PHARMACODYNAMICS-AN OUTLINE
It is very interesting to know about the drug which has been taken into our body how it acts against our body's physiology.
While pharmacokinetics is described in simple terms as the body vs the drug, pharmacodynamics on the contrary means simply the opposite term the drug vs. the body.
The concepts of pharmacodynamics include the theories of receptor reactions, mechanisms of therapeutic and toxic actions, and dose-response relationships.
RECEPTOR REACTIONS
Receptors are macro-molecules typically made out of proteins that interact with either an endogenous substance or an exogenous substance to mediate a pharmacological or physiological effect.

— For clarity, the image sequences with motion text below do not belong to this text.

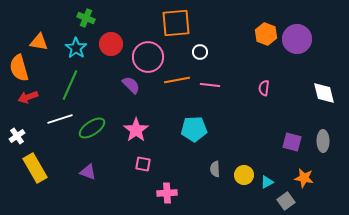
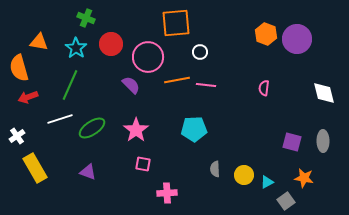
pink line: moved 4 px left
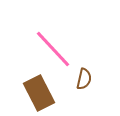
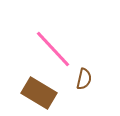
brown rectangle: rotated 32 degrees counterclockwise
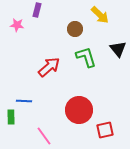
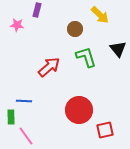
pink line: moved 18 px left
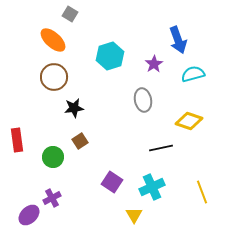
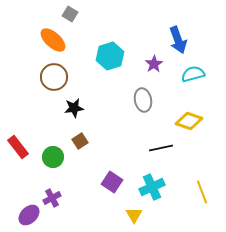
red rectangle: moved 1 px right, 7 px down; rotated 30 degrees counterclockwise
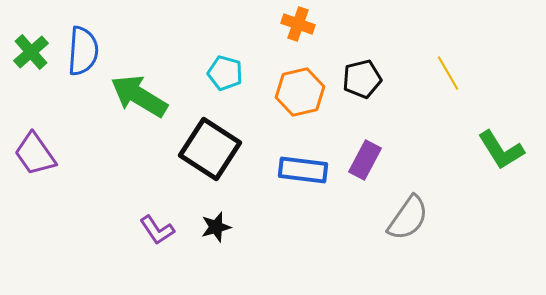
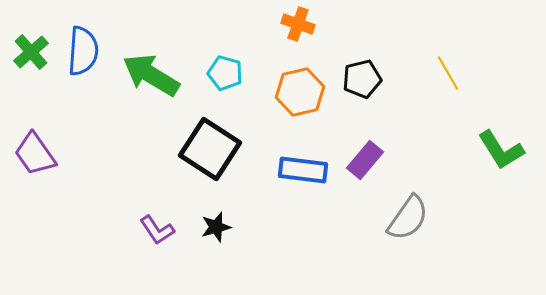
green arrow: moved 12 px right, 21 px up
purple rectangle: rotated 12 degrees clockwise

Receptors are functioning by ligand(an endogenous or exogenous substance) and activation of an effector messenger system
Effectors transduce a stimulus produced as a result of drug-receptor interactions into a physiologic effect. There are four types of effector mechanisms:-
1.Transmembrane
Some endogenous ligands such as insulin cannot enter inside the cell instead they interact with the outer component of its receptor present on the cell. This interaction produces a stimulus that is transduced into the inner component of the receptor present inside the cell that contains the enzyme tyrosine kinase to produce a physiologic effect that is the entry of glucose into the cell.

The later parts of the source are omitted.